Now, this is all in the name of preventing child abuse, and who can argue against that, right?
The problem with this new initiative can be found later on in the article:
The [British] government estimates that 20,000 people [in the UK] are using encrypted and anonymous networks, such as the Tor anonymising service, to communicate. Many of these will be carrying out perfectly legal activities.
Awareness of the threat to privacy and knowledge of the “dark web” have increased since news of the US National Security Agency’s activities surfaced. But the dark web is also a favoured tool for those involved in distributing child abuse material, who have an interest in keeping their identities hidden.
It’s not the fact that the bad guys use TOR, it’s that good guys use TOR as well, namely:
- Journalists who want their communications with their sources protected from the prying eyes of the government, as Glenn Greenwald recently stated in a Reddit AMA.
- The New Yorker uses it to allow its sources to remain anonymous
- Human rights activists
- Citizen journalists
- And other legitimate users
But the NSA and the British equivalent GCHQ have shown that, in the name of protecting us from the “bad guys”, they don’t care about our privacy, and as a result, with this new initiative, they are targeting anyone who uses the TOR network as potential “child pornographers.”
Since they haven’t cracked the TOR network yet, the next best thing is to find out the names of people who search for certain TOR related terms on Google or Bing and to track those people directly.
Once they have the IP addresses of all the computers that have searched for particular terms (child porn, dark internet, tor network, for software), they can then monitor those computers directly without needing to crack TOR at all.
The terms on the list today might seem like they are related to stamping out child pornography, but as one commenter (whitworthflange TheCatsTable 18 November 2013 8:33am) on the Guardian article wrote:
I’m not aware that there is a “proliferation of child abuse images on the internet” as is claimed here. I’ve never come across any and I suspect you would have to search very hard to find them if you were looking. …
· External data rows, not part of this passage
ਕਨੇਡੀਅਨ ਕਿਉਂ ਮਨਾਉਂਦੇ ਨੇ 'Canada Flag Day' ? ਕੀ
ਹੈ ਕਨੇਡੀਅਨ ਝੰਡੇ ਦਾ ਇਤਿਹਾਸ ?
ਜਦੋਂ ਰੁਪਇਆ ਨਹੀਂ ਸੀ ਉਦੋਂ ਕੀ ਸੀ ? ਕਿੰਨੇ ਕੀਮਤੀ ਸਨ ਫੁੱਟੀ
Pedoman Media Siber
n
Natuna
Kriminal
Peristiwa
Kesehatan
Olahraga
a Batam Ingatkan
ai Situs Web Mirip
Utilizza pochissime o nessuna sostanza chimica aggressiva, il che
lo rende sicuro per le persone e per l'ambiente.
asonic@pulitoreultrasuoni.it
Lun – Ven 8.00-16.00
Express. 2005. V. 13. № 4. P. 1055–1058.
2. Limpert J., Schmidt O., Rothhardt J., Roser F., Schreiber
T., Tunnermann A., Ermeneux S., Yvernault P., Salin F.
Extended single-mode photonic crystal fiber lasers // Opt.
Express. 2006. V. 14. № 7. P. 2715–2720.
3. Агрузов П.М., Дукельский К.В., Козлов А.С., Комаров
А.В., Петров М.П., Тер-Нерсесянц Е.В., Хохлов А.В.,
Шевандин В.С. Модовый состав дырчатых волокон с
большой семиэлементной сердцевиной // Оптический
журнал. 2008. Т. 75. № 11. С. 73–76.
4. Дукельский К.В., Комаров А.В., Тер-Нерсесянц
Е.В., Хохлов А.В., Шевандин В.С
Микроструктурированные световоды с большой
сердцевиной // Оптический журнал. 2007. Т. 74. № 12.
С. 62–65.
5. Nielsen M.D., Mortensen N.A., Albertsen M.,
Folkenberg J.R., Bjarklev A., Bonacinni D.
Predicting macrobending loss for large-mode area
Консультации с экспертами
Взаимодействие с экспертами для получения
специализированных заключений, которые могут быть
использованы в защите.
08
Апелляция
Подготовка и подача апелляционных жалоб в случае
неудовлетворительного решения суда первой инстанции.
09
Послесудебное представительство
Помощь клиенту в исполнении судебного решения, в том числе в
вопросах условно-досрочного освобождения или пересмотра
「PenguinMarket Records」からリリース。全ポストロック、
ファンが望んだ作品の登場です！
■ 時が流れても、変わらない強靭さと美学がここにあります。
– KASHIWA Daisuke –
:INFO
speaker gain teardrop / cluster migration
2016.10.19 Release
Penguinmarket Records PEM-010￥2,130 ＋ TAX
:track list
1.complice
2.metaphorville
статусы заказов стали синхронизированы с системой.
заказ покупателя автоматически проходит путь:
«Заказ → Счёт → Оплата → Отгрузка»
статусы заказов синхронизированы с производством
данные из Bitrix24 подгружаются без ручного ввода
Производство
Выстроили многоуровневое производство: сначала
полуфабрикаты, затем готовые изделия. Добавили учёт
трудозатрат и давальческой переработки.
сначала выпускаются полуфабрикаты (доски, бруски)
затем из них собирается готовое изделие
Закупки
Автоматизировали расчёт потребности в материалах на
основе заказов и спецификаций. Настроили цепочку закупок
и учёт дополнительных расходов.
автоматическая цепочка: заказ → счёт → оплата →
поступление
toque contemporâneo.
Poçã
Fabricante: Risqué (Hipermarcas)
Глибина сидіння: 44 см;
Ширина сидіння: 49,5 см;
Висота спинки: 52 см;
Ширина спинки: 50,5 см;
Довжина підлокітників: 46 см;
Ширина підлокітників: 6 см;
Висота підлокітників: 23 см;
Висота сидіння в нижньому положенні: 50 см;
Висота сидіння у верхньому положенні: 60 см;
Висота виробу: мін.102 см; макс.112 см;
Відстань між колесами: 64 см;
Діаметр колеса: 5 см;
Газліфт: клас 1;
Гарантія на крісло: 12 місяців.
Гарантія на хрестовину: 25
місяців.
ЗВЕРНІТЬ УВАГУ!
The danger is that by riding on the back of public concern and using the buzzwords of child abuse governments are actually trying to control the web. NSA and GSHQ have been trying to get through Tor for a long time and they don’t really care that in doing so they will make life dangerous for dissidents and political opponents of the many oppressive regimes around the world, and who use the software for their protection.
Coincidently, the Justice Department jailed another government whistleblower last month, who just so happened to have child pornography on his computer, and 4 days ago a massive child-porn ring was busted after a multi-year investigation.
The timing of these events along with the announcement of this new government initiative can’t help make you wonder if there is more going on here than meets the eye.